- [EXERCISE INSTRUCTIONS]
In the entries below, find each line bearing the string "Object" and copy it.

EXTRACTED ENTRIES Block Start

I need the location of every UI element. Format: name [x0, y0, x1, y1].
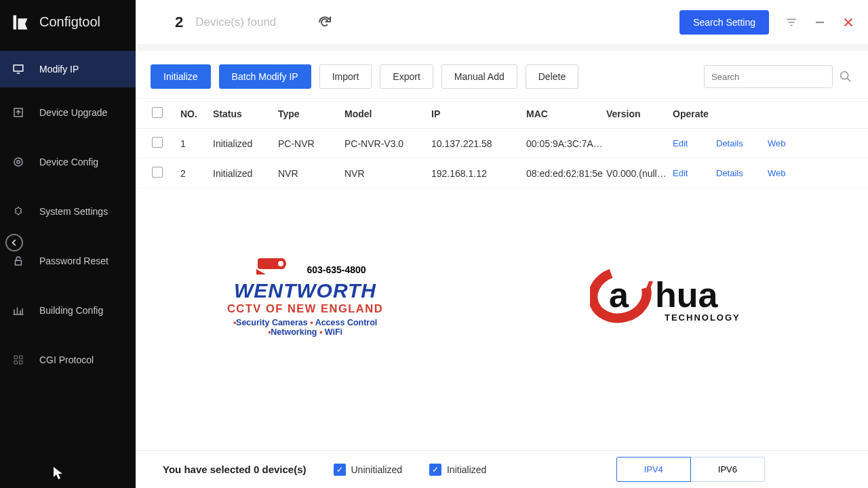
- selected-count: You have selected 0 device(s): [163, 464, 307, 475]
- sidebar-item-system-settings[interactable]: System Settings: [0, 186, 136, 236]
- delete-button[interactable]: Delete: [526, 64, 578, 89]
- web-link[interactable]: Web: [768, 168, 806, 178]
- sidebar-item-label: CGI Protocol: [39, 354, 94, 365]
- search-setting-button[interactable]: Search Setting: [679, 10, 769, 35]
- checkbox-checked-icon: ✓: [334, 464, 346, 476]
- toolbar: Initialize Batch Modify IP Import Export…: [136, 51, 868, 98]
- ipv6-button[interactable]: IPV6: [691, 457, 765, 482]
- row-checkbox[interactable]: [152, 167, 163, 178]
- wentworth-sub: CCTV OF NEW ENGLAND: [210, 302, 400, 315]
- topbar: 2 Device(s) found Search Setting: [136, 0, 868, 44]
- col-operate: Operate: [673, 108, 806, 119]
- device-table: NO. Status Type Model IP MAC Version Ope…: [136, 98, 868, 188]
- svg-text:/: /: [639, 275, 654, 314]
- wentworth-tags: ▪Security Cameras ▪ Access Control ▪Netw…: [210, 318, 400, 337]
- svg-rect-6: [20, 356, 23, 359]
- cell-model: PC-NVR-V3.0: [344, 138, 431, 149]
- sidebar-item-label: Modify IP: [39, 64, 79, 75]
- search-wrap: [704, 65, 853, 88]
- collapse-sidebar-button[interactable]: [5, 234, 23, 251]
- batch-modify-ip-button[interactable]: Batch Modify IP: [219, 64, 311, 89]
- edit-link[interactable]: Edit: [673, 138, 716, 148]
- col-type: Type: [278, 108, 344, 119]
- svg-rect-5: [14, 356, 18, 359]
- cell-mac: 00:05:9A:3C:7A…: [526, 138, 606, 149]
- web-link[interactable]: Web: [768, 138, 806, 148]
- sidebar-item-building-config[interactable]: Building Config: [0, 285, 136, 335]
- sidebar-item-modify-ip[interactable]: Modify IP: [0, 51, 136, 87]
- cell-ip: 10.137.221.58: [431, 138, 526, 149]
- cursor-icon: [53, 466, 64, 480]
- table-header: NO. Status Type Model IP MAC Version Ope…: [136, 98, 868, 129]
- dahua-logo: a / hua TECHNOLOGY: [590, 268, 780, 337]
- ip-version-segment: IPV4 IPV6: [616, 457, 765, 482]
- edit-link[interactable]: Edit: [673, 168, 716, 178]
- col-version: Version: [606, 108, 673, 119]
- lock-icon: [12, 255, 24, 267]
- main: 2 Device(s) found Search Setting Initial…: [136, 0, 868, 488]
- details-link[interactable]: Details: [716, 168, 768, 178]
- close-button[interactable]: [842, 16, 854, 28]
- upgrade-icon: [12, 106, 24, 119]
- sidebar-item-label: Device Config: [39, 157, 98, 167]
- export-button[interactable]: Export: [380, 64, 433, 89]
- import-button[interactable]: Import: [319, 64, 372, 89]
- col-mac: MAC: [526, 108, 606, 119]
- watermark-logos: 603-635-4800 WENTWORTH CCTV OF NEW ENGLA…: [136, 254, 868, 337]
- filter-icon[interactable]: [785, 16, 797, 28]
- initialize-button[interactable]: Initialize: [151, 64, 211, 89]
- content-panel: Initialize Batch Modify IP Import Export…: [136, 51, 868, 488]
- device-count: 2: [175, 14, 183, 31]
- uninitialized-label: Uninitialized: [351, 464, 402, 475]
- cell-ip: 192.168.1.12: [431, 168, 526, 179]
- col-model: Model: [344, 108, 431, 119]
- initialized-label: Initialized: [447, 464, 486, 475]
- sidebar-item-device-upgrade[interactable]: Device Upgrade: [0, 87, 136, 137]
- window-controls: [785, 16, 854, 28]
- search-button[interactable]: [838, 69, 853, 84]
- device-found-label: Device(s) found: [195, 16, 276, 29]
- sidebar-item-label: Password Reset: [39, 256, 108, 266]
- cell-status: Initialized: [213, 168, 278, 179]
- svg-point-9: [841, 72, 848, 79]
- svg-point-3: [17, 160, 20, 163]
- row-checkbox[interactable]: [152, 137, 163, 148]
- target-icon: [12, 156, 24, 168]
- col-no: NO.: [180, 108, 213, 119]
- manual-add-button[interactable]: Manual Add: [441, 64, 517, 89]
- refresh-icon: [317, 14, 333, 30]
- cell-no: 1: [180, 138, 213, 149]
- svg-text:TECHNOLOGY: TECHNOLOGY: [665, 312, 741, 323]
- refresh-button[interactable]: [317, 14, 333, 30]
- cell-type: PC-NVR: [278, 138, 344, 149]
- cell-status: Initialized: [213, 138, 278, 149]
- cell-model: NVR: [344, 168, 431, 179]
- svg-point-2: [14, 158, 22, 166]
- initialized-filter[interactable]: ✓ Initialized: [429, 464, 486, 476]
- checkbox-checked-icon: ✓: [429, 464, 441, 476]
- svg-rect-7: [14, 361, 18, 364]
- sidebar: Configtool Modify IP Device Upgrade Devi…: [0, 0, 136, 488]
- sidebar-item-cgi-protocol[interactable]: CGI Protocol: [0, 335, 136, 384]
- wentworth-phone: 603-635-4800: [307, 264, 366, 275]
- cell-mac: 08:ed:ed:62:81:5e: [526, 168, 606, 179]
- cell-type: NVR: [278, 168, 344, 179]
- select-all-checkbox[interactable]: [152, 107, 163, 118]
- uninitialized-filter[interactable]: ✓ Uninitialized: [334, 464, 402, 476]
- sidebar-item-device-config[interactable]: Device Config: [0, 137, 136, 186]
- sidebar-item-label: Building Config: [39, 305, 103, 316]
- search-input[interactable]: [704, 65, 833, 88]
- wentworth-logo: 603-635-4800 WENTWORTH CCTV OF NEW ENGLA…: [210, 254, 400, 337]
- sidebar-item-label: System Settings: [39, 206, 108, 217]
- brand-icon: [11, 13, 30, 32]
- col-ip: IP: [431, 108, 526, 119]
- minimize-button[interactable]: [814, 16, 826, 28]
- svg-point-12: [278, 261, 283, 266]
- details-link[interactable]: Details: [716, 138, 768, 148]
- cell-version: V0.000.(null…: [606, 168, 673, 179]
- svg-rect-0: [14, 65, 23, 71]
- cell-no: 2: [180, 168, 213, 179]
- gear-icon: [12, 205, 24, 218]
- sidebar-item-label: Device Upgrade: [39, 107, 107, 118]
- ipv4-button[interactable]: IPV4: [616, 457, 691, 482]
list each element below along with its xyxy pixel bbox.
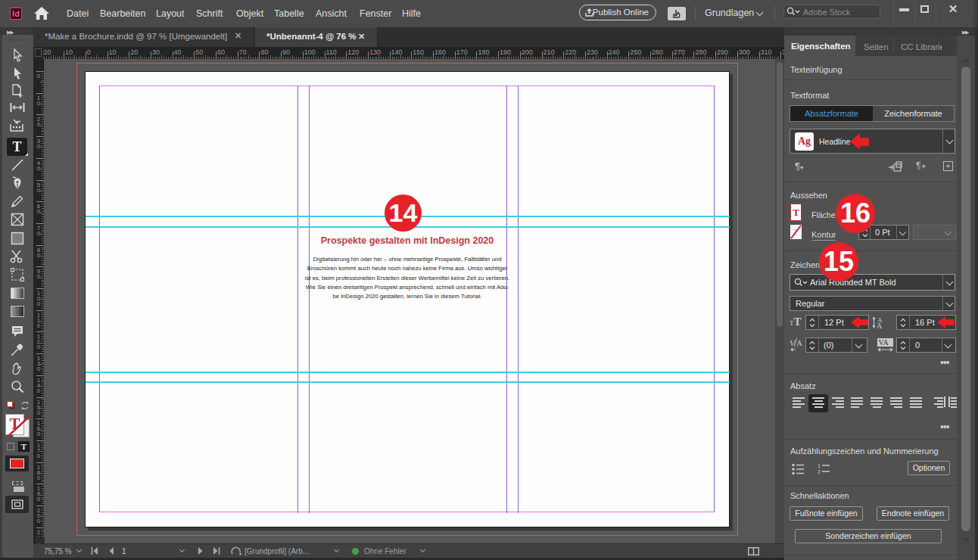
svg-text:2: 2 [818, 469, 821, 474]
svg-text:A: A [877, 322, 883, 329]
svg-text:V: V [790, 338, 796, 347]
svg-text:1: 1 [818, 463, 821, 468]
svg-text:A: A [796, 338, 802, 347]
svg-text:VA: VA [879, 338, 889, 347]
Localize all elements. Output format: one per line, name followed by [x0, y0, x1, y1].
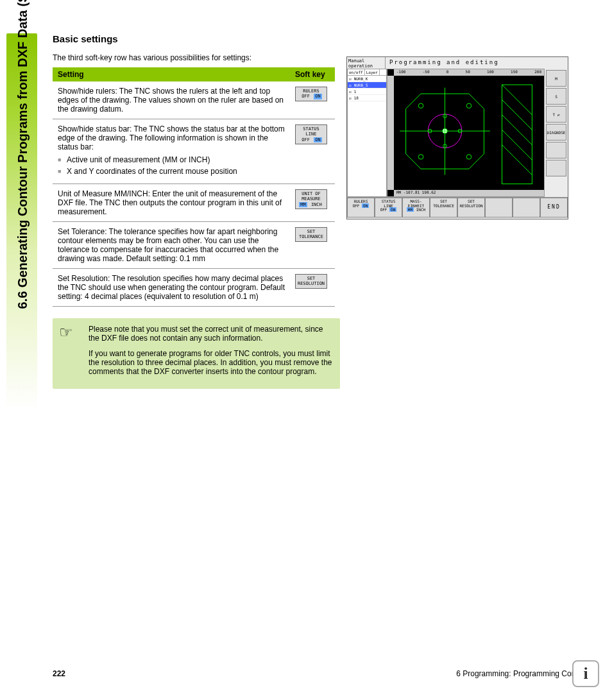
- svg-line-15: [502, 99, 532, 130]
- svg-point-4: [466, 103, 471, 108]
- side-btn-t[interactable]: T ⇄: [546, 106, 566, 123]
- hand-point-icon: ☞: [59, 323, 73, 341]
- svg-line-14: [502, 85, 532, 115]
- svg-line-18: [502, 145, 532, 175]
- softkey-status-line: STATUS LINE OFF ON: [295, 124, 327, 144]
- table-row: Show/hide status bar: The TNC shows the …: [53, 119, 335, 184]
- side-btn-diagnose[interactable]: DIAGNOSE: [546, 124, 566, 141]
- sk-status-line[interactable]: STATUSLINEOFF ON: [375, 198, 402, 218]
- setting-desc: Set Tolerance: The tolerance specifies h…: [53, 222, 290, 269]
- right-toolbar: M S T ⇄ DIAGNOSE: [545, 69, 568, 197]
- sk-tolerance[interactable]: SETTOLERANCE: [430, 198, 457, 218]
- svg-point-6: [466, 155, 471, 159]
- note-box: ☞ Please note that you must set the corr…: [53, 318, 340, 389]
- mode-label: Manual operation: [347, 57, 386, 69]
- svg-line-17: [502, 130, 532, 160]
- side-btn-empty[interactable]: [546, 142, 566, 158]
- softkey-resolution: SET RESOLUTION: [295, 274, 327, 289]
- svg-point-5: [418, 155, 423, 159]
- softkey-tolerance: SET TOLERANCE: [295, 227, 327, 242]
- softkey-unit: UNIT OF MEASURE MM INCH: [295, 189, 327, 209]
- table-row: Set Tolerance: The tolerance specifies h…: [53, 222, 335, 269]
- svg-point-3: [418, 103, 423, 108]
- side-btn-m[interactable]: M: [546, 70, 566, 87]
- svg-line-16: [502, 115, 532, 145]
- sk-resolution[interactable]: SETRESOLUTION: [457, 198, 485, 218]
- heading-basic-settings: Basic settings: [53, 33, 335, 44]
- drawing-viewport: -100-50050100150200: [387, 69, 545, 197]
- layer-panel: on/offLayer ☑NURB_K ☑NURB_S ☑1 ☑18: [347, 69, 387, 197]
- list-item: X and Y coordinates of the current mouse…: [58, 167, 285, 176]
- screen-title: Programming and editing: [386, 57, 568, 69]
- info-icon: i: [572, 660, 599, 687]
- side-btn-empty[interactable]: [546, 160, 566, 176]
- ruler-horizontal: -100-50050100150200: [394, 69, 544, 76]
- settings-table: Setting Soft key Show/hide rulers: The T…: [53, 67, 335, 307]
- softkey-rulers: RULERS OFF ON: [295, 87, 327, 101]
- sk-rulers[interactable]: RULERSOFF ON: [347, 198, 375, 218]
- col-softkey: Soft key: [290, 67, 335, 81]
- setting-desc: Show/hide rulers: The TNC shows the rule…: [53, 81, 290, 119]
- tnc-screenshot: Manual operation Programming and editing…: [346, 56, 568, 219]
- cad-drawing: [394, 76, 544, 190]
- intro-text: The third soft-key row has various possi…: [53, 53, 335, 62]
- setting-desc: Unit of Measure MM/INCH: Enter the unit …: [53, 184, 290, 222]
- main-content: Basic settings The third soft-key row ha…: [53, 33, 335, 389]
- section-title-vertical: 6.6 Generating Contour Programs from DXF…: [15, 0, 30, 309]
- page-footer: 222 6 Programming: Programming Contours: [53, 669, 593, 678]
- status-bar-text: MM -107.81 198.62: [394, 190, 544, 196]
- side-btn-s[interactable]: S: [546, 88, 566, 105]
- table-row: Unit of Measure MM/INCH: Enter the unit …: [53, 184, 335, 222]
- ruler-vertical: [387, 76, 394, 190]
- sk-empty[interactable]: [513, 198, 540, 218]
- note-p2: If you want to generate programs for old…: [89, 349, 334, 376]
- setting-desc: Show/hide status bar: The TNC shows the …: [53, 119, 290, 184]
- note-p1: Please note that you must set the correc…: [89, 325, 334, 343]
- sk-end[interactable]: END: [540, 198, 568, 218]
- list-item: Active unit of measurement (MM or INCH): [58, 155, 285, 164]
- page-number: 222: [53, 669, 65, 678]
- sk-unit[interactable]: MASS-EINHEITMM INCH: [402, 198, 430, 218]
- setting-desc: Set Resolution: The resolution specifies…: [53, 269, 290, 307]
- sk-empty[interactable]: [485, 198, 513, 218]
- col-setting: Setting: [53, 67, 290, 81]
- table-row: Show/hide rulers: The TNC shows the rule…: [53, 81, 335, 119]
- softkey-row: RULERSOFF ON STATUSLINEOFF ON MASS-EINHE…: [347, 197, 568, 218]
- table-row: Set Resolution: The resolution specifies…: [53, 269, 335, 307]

EXTRACTED ENTRIES Block End
EXTRACTED ENTRIES Block Start

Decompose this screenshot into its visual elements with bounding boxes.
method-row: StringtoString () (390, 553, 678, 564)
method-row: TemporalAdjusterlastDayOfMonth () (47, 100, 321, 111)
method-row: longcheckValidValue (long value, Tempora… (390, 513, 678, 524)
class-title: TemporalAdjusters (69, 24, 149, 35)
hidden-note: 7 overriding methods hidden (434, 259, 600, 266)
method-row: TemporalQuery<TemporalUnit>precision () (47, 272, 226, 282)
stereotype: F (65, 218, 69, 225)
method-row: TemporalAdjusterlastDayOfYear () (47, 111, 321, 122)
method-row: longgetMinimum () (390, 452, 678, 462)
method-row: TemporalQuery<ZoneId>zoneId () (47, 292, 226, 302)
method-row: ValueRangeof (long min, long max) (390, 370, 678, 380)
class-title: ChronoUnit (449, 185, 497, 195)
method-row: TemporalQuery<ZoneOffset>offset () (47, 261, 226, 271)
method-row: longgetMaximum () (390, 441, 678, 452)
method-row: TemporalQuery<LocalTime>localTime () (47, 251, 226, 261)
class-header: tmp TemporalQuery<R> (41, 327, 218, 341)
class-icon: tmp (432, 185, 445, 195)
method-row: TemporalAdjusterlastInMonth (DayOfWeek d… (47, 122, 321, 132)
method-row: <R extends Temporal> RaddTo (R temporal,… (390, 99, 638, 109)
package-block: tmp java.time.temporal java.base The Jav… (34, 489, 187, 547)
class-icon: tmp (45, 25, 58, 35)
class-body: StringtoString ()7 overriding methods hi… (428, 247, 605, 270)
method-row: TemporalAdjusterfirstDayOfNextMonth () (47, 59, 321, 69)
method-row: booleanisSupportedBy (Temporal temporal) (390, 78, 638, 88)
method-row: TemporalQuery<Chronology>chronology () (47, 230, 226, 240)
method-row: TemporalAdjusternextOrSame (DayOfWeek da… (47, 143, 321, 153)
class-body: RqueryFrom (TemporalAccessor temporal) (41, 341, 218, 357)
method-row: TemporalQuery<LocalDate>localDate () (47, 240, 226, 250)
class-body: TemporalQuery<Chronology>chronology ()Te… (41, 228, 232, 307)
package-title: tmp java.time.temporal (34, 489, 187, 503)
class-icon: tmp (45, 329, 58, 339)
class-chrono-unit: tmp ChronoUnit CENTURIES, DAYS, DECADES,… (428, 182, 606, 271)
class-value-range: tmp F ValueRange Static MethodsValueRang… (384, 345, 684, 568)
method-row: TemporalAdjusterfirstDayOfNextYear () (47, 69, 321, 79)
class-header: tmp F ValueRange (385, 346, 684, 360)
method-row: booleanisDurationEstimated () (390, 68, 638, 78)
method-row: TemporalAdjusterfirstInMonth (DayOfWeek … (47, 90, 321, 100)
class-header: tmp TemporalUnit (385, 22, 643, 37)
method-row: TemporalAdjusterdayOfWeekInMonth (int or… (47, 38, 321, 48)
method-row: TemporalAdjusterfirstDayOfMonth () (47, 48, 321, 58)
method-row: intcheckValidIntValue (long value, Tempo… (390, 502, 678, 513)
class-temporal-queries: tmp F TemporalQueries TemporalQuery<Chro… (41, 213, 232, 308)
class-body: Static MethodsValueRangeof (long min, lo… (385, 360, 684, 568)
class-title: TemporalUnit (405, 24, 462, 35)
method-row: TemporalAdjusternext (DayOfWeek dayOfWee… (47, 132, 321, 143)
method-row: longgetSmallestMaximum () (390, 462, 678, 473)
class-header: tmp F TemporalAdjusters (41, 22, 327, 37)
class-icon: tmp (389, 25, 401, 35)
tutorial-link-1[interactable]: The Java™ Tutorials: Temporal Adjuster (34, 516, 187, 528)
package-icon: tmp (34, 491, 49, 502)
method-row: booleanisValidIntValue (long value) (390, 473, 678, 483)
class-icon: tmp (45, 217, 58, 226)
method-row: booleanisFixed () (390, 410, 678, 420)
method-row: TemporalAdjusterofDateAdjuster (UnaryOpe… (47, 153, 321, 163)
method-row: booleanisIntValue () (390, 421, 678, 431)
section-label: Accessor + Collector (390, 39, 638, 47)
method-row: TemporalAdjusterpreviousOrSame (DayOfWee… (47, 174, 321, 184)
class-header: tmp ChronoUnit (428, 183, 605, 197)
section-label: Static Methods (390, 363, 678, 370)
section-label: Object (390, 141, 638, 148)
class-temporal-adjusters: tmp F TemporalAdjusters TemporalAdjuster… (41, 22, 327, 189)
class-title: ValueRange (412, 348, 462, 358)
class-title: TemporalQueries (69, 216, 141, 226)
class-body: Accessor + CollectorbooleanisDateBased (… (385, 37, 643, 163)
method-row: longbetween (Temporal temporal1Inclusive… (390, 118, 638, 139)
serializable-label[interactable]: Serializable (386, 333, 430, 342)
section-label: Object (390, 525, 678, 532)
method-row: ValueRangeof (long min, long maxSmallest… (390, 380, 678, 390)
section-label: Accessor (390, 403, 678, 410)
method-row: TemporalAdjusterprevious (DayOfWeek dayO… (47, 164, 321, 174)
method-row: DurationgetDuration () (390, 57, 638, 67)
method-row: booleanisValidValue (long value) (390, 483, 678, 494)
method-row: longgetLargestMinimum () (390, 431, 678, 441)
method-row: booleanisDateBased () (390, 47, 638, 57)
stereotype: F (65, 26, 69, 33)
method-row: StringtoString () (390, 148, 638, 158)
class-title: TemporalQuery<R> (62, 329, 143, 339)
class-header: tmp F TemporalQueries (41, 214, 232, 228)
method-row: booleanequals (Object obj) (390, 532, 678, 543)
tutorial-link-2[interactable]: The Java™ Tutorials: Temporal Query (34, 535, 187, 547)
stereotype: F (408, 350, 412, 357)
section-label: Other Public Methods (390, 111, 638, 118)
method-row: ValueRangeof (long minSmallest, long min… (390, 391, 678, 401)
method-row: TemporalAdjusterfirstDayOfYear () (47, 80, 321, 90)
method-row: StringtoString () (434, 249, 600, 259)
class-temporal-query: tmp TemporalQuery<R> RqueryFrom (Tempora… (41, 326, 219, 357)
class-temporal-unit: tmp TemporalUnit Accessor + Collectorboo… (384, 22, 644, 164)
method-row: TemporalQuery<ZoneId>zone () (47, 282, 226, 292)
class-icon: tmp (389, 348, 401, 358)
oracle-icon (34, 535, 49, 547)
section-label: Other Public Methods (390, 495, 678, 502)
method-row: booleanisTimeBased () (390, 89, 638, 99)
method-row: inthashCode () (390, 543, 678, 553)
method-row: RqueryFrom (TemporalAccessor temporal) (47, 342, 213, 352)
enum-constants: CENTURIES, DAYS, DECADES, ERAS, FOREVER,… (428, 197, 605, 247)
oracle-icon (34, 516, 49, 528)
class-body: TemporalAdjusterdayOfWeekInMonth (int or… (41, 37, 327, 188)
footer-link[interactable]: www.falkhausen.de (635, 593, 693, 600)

EXTRACTED ENTRIES Block End

- [OUTPUT FOR THIS EXERCISE]
section-label: Object (390, 141, 638, 148)
section-label: Object (390, 525, 678, 532)
method-row: booleanequals (Object obj) (390, 532, 678, 543)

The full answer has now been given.